Stored records:
──────────

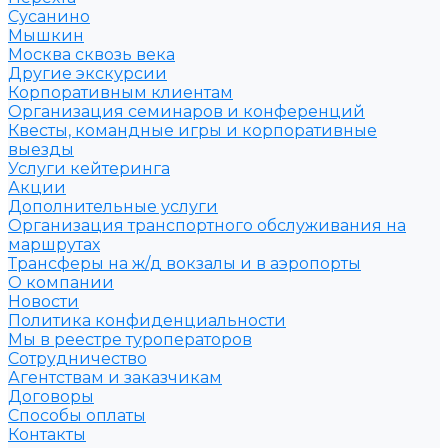
Сусанино
Мышкин
Москва сквозь века
Другие экскурсии
Корпоративным клиентам
Организация семинаров и конференций
Квесты, командные игры и корпоративные
выезды
Услуги кейтеринга
Акции
Дополнительные услуги
Организация транспортного обслуживания на
маршрутах
Трансферы на ж/д вокзалы и в аэропорты
О компании
Новости
Политика конфиденциальности
Мы в реестре туроператоров
Сотрудничество
Агентствам и заказчикам
Договоры
Способы оплаты
Контакты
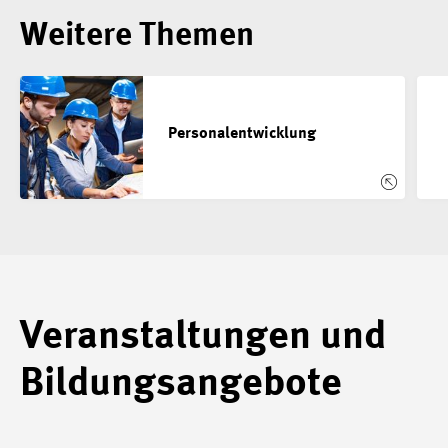
Weitere Themen
Personal­entwicklung
Veranstaltungen und
Bildungsangebote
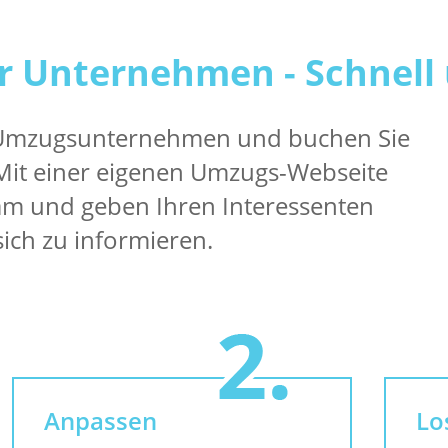
r Unternehmen - Schnell 
 Umzugsunternehmen und buchen Sie
 Mit einer eigenen Umzugs-Webseite
am und geben Ihren Interessenten
sich zu informieren.
Anpassen
Lo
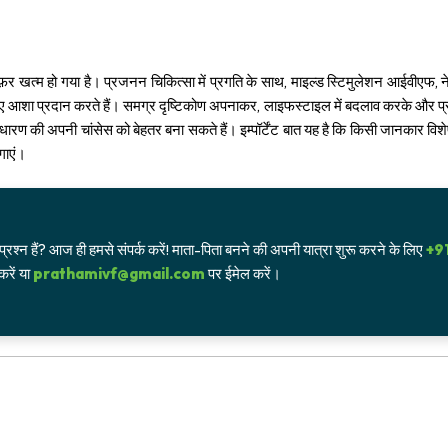
़र खत्म हो गया है। प्रजनन चिकित्सा में प्रगति के साथ, माइल्ड स्टिमुलेशन आईवीएफ,
ए आशा प्रदान करते हैं। समग्र दृष्टिकोण अपनाकर, लाइफस्टाइल में बदलाव करके और प्र
भधारण की अपनी चांसेस को बेहतर बना सकते हैं। इम्पॉर्टेंट बात यह है कि किसी जानकार विशेष
गाएं।
ें प्रश्न हैं? आज ही हमसे संपर्क करें! माता-पिता बनने की अपनी यात्रा शुरू करने के लिए
+9
रें या
prathamivf@gmail.com
पर ईमेल करें।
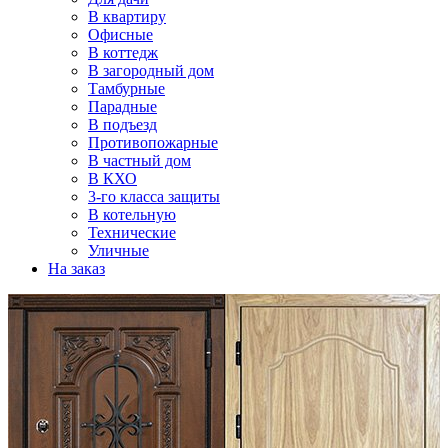
В квартиру
Офисные
В коттедж
В загородный дом
Тамбурные
Парадные
В подъезд
Противопожарные
В частный дом
В КХО
3-го класса защиты
В котельную
Технические
Уличные
На заказ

──────────

** WORK REQUIRED **
The records are to be duplicated in full and exactly, with images left out.

** SOLUTION TO THE PROBLEM **
Сусанино
Мышкин
Москва сквозь века
Другие экскурсии
Корпоративным клиентам
Организация семинаров и конференций
Квесты, командные игры и корпоративные
выезды
Услуги кейтеринга
Акции
Дополнительные услуги
Организация транспортного обслуживания на
маршрутах
Трансферы на ж/д вокзалы и в аэропорты
О компании
Новости
Политика конфиденциальности
Мы в реестре туроператоров
Сотрудничество
Агентствам и заказчикам
Договоры
Способы оплаты
Контакты
Weitere Themen
Personal­entwicklung
Veranstaltungen und
Bildungsangebote
r Unternehmen - Schnell 
 Umzugsunternehmen und buchen Sie
 Mit einer eigenen Umzugs-Webseite
am und geben Ihren Interessenten
sich zu informieren.
Anpassen
Lo
़र खत्म हो गया है। प्रजनन चिकित्सा में प्रगति के साथ, माइल्ड स्टिमुलेशन आईवीएफ,
ए आशा प्रदान करते हैं। समग्र दृष्टिकोण अपनाकर, लाइफस्टाइल में बदलाव करके और प्र
भधारण की अपनी चांसेस को बेहतर बना सकते हैं। इम्पॉर्टेंट बात यह है कि किसी जानकार विशेष
गाएं।
ें प्रश्न हैं? आज ही हमसे संपर्क करें! माता-पिता बनने की अपनी यात्रा शुरू करने के लिए
+9
रें या
prathamivf@gmail.com
पर ईमेल करें।
В квартиру
Офисные
В коттедж
В загородный дом
Тамбурные
Парадные
В подъезд
Противопожарные
В частный дом
В КХО
3-го класса защиты
В котельную
Технические
Уличные
На заказ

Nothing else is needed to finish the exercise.